Votre client songe au suicide?

Guylaine Boucher

Divorce, problèmes financiers, perte d'emploi, les problèmes vécus par les clients des bureaux d'avocats poussent bon nombre d'entre eux à songer au suicide et parfois même à passer à l'acte. Laissés seuls à eux-mêmes, rares sont les avocats qui savent comment réagir face à une telle situation. Animé par Natalie Préfontaine Girouard, porte-parole du Centre de prévention de suicide Haute-Yamasaka, l'atelier sur la prévention du suicide a permis non seulement de démystifier la problématique, mais aussi de savoir quoi faire en de telles circonstances. Une invitation à l'action pour le moins chargée d'émotions.

Le juge Michael Sheehan a rappelé  aux avocats d'être à l'écoute de leurs clients: « Il  est de notre responsabilité, dit-il, d'être vigilant, d'inciter  les gens à parler de leurs sentiments, de leur rappeler que demander  de l'aide n'est pas un signe de faiblesse et surtout, le plus important, de  ne pas céder à la tentation d'agir seul, mais plutôt de  les relier à des personnes formées et spécialisées  pour agir dans ces circonstances. »
Le juge Michael Sheehan a rappelé aux avocats d'être à l'écoute de leurs clients: « Il est de notre responsabilité, dit-il, d'être vigilant, d'inciter les gens à parler de leurs sentiments, de leur rappeler que demander de l'aide n'est pas un signe de faiblesse et surtout, le plus important, de ne pas céder à la tentation d'agir seul, mais plutôt de les relier à des personnes formées et spécialisées pour agir dans ces circonstances. »

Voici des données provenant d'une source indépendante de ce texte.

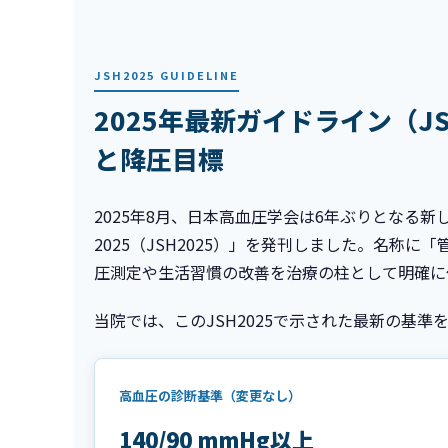
JSH2025 GUIDELINE
2025年最新ガイドライン（J
と降圧目標
2025年8月、日本高血圧学会は6年ぶりとなる
2025（JSH2025）」を発刊しました。名称
圧測定や生活習慣の改善を治療の柱として明確に
当院では、このJSH2025で示された最新の基
高血圧の診断基準（変更なし）
140/90 mmHg以上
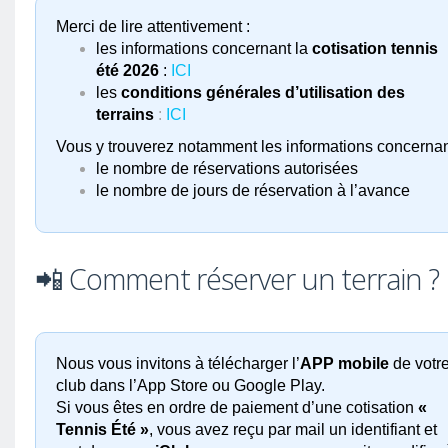
Merci de lire attentivement :
les informations concernant la
cotisation tennis
été 2026
:
ICI
les
conditions générales d’utilisation des
terrains
:
ICI
Vous y trouverez notamment les informations concernan
le nombre de réservations autorisées
le nombre de jours de réservation à l’avance
📲 Comment réserver un terrain ?
Nous vous invitons à télécharger l’
APP mobile
de votr
club dans l’App Store ou Google Play.
Si vous êtes en ordre de paiement d’une cotisation
«
Tennis Été »
, vous avez reçu par mail un identifiant et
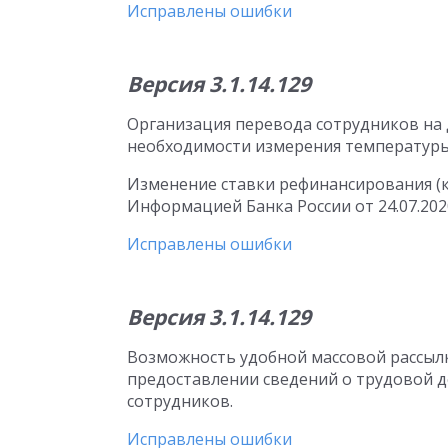
Исправлены ошибки
Версия 3.1.14.129
Организация перевода сотрудников на
необходимости измерения температуры
Изменение ставки рефинансирования (кл
Информацией Банка России от 24.07.202
Исправлены ошибки
Версия 3.1.14.129
Возможность удобной массовой рассыл
предоставлении сведений о трудовой де
сотрудников.
Исправлены ошибки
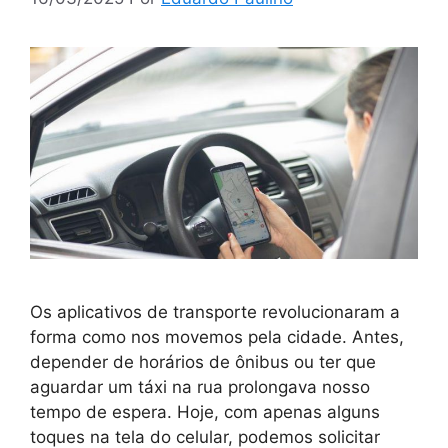
Os aplicativos de transporte revolucionaram a
forma como nos movemos pela cidade. Antes,
depender de horários de ônibus ou ter que
aguardar um táxi na rua prolongava nosso
tempo de espera. Hoje, com apenas alguns
toques na tela do celular, podemos solicitar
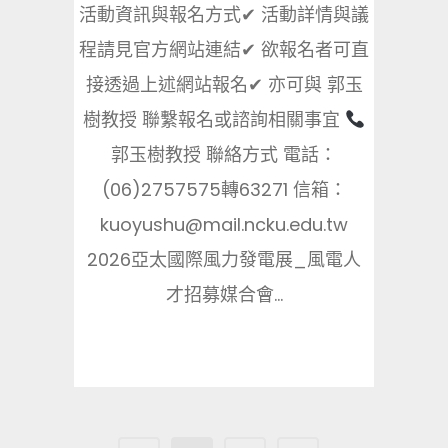
活動資訊與報名方式✔ 活動詳情與議
程請見官方網站連結✔ 欲報名者可直
接透過上述網站報名✔ 亦可與 郭玉
樹教授 聯繫報名或諮詢相關事宜
郭玉樹教授 聯絡方式 電話：
(06)2757575轉63271 信箱：
kuoyushu@mail.ncku.edu.tw
2026亞太國際風力發電展_風電人
才招募媒合會...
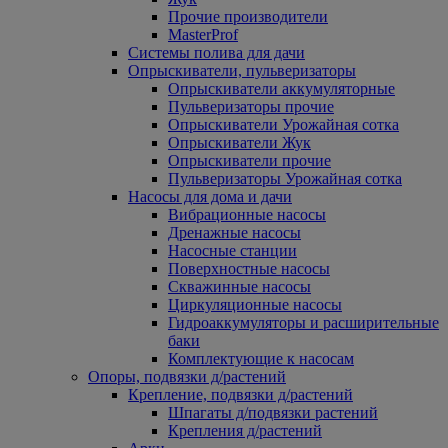
Прочие производители
MasterProf
Системы полива для дачи
Опрыскиватели, пульверизаторы
Опрыскиватели аккумуляторные
Пульверизаторы прочие
Опрыскиватели Урожайная сотка
Опрыскиватели Жук
Опрыскиватели прочие
Пульверизаторы Урожайная сотка
Насосы для дома и дачи
Вибрационные насосы
Дренажные насосы
Насосные станции
Поверхностные насосы
Скважинные насосы
Циркуляционные насосы
Гидроаккумуляторы и расширительные
баки
Комплектующие к насосам
Опоры, подвязки д/растений
Крепление, подвязки д/растений
Шпагаты д/подвязки растений
Крепления д/растений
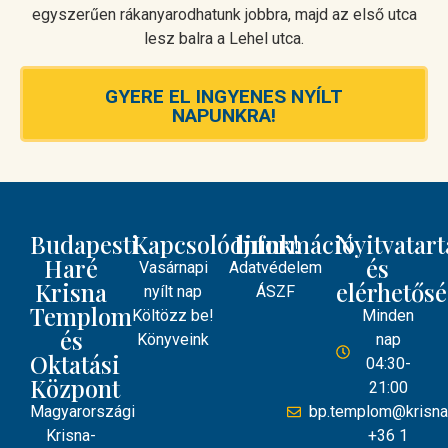
egyszerűen rákanyarodhatunk jobbra, majd az első utca
lesz balra a Lehel utca.
GYERE EL INGYENES NYÍLT
NAPUNKRA!
Budapesti
Kapcsolódjunk!
Információ
Nyitvatart
Haré
és
Vasárnapi
Adatvédelem
Krisna
elérhetős
nyílt nap
ÁSZF
Templom
Költözz be!
Minden
és
Könyveink
nap
Oktatási
04:30-
Központ
21:00
Magyarországi
bp.templom@krisna
Krisna-
+36 1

Au Québec, chaque année, environ 1 500 personnes décident de mettre un terme à leurs jours. De ce nombre, quatre personnes sur cinq sont des hommes. Des hommes aux prises avec des problèmes qu'ils jugent insurmontables. Des problèmes familiaux, financiers ou autres. De l'avis de Me Lucie Joncas, « parce que les problèmes juridiques peuvent souvent en entraîner d'autres », les avocats sont très souvent aux premières loges de cette souffrance humaine. Une situation qui exige, selon elle, une certaine prise de conscience de la part des membres de la communauté juridique. « Lorsqu'un client se présente à nos bureaux, une fenêtre est ouverte sur son âme. Dans ce sens, l'avocat détient une responsabilité toute spéciale vis-à-vis ces gens, celle de ne pas jouer à l'autruche, parce que dans ce domaine, ce n'est pas en refusant de voir les choses qu'on les empêchera de se produire. »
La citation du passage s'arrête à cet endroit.